** Problem to solve **
Each record below should be printed exactly as it was written.

** The input **
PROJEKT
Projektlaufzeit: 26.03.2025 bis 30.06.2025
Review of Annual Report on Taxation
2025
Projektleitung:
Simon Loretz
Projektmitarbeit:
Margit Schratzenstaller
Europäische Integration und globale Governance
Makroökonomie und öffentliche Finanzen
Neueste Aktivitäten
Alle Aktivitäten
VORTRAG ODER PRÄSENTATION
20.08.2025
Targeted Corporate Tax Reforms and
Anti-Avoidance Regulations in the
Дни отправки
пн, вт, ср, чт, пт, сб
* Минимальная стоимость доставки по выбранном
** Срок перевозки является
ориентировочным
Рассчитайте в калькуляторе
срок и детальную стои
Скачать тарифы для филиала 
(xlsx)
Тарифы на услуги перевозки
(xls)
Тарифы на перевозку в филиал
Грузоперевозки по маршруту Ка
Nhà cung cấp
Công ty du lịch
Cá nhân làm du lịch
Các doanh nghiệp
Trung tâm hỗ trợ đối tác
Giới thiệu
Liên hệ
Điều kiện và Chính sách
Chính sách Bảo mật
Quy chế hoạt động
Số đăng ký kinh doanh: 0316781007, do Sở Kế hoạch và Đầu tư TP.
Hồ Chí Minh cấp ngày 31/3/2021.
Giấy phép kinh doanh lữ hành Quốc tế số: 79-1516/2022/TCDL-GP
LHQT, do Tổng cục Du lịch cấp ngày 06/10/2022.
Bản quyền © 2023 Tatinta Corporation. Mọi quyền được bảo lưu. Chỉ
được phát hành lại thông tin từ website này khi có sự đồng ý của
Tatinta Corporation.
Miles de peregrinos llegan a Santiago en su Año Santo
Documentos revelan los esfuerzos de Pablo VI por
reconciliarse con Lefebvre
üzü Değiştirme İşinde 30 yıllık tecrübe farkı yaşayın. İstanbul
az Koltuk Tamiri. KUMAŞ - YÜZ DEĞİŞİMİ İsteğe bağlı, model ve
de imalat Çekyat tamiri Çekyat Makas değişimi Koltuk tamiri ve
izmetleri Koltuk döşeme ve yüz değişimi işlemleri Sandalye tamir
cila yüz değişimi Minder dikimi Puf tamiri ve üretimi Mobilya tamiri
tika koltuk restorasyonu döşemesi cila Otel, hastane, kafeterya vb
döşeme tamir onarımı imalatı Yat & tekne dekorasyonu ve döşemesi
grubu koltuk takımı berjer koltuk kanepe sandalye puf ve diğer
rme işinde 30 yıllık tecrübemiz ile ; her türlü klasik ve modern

** Solved exercise **
PROJEKT
Projektlaufzeit: 26.03.2025 bis 30.06.2025
Review of Annual Report on Taxation
2025
Projektleitung:
Simon Loretz
Projektmitarbeit:
Margit Schratzenstaller
Europäische Integration und globale Governance
Makroökonomie und öffentliche Finanzen
Neueste Aktivitäten
Alle Aktivitäten
VORTRAG ODER PRÄSENTATION
20.08.2025
Targeted Corporate Tax Reforms and
Anti-Avoidance Regulations in the
Дни отправки
пн, вт, ср, чт, пт, сб
* Минимальная стоимость доставки по выбранном
** Срок перевозки является
ориентировочным
Рассчитайте в калькуляторе
срок и детальную стои
Скачать тарифы для филиала 
(xlsx)
Тарифы на услуги перевозки
(xls)
Тарифы на перевозку в филиал
Грузоперевозки по маршруту Ка
Nhà cung cấp
Công ty du lịch
Cá nhân làm du lịch
Các doanh nghiệp
Trung tâm hỗ trợ đối tác
Giới thiệu
Liên hệ
Điều kiện và Chính sách
Chính sách Bảo mật
Quy chế hoạt động
Số đăng ký kinh doanh: 0316781007, do Sở Kế hoạch và Đầu tư TP.
Hồ Chí Minh cấp ngày 31/3/2021.
Giấy phép kinh doanh lữ hành Quốc tế số: 79-1516/2022/TCDL-GP
LHQT, do Tổng cục Du lịch cấp ngày 06/10/2022.
Bản quyền © 2023 Tatinta Corporation. Mọi quyền được bảo lưu. Chỉ
được phát hành lại thông tin từ website này khi có sự đồng ý của
Tatinta Corporation.
Miles de peregrinos llegan a Santiago en su Año Santo
Documentos revelan los esfuerzos de Pablo VI por
reconciliarse con Lefebvre
üzü Değiştirme İşinde 30 yıllık tecrübe farkı yaşayın. İstanbul
az Koltuk Tamiri. KUMAŞ - YÜZ DEĞİŞİMİ İsteğe bağlı, model ve
de imalat Çekyat tamiri Çekyat Makas değişimi Koltuk tamiri ve
izmetleri Koltuk döşeme ve yüz değişimi işlemleri Sandalye tamir
cila yüz değişimi Minder dikimi Puf tamiri ve üretimi Mobilya tamiri
tika koltuk restorasyonu döşemesi cila Otel, hastane, kafeterya vb
döşeme tamir onarımı imalatı Yat & tekne dekorasyonu ve döşemesi
grubu koltuk takımı berjer koltuk kanepe sandalye puf ve diğer
rme işinde 30 yıllık tecrübemiz ile ; her türlü klasik ve modern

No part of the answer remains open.